Дружный хохот был ему ответом. Тургенев заметил, что из двери, пробираясь по стенке, подходит к нему Андрей Кайсаров с лицом, искаженным гримасой.

– Что с тобой делается? – спросил Тургенев.

– Пойдем домой.

– В чем дело?

– Дорогой скажу.

Быстро выбежали оба на улицу.

– Ты только дай мне слово не шлепаться в обморок и не вести себя, как баба, – сказал Кайсаров.

– Да не томи ты, скажи, в чем дело. Что-нибудь с матушкой, с батюшкой?

– Нет, с Андрюшей.

– Умер?

– Болен.

– Тяжело болен? Что с ним?

– Приехавши в Москву… захворал, две недели как… похоронили.

Несмотря на все свое мужество, Александр Тургенев не мог удержаться на ногах. Он пошатнулся и сел на деревянный тротуар, спуская ноги на мостовую.

– Нет проходу от пьяных студентов, – сказал какой-то почтенный немец, обходя Тургенева.

На утро пришли из Вены обратно письма Александра Тургенева к брату Андрею с извещением, что «императорский секретарь Андрей Иванович Тургенев выбыл в Москву».

– Кто мог бы думать, что он выбыл из числа живых, – говорил Тургенев в минуты просветления после часов страшного отчаяния. Он буквально не находил себе места. Он брался за перо, чтобы писать в Москву, и не мог. Он судорожно брал первую попавшуюся книгу, чтобы не сойти с ума от горя и отчаяния, и через несколько минут, не могши прочесть ни строчки, видел, что держит опрокинутую книгу. Тогда начинал ходить по комнате, вспоминал, как в одном письме Андрей со смехом отзывался об искусственном и глупом титуле, придуманном для него на срок заграничной поездки. После многих мучений Александр Тургенев заснул. Ему снился самый неподходящий вздор. Он целовал хорошенькую кельнершу господина Ганзена и шептал ей на ухо какие-то студенческие нежности. Проснулся, обливаясь холодным потом, вторично проснулся, потому что первый раз проснулся во сне. Проснулся во сне и увидел себя у постели больного брата. Казалось, в жизни не любил он так его, как в эту минуту. Он ловит руку Андрея и говорит слабеющим голосом. Не помнит, что говорит, но слышит ясно: «Тебе жаль меня будет, братец!» Вторично проснулся от этих самых слов. Комната наполнена желтым светом. На столе мигает свеча. Свет бросает огромную тень на противоположную стену. Это не тень, а какая-то гигантская фигура. Мертвая и давящая тишина. Лучше бы не просыпаться. Предметы кажутся далекими, чужими. На сердце щемящая тоска и ужас оттого, что действительно проснулся и что все это верно, что Андрей где-то далеко, за две тысячи верст, уже лежит в отсыревшем гробу, глубоко под землею. Комната совершенно чужая. Весь мир совершенно чужой. Кругом непроглядная ночь, и только в этой комнате – желтый, мучающий глаза свет.

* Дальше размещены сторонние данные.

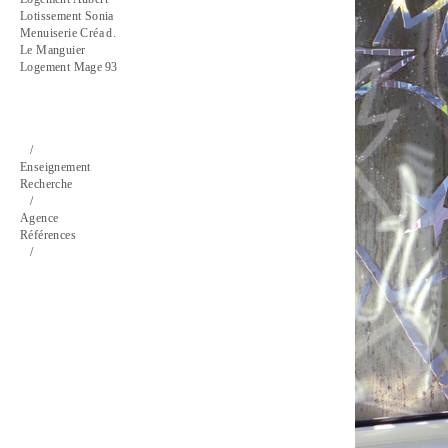
Lotissement Sonia
Menuiserie Créa d.
Le Manguier
Logement Mage 93
/
Enseignement
Recherche
/
Agence
Références
/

Тень на стене заколебалась. Это Кайсаров, сидя у письменного стола, перевернул страницу. Он читает всю ночь. Какое всю ночь? Оказывается, он вторые сутки у постели бредящего Александра Тургенева. Подходит. Снимает мокрое полотенце с головы Александра. Тут только Тургенев замечает, что волосы слиплись на лбу.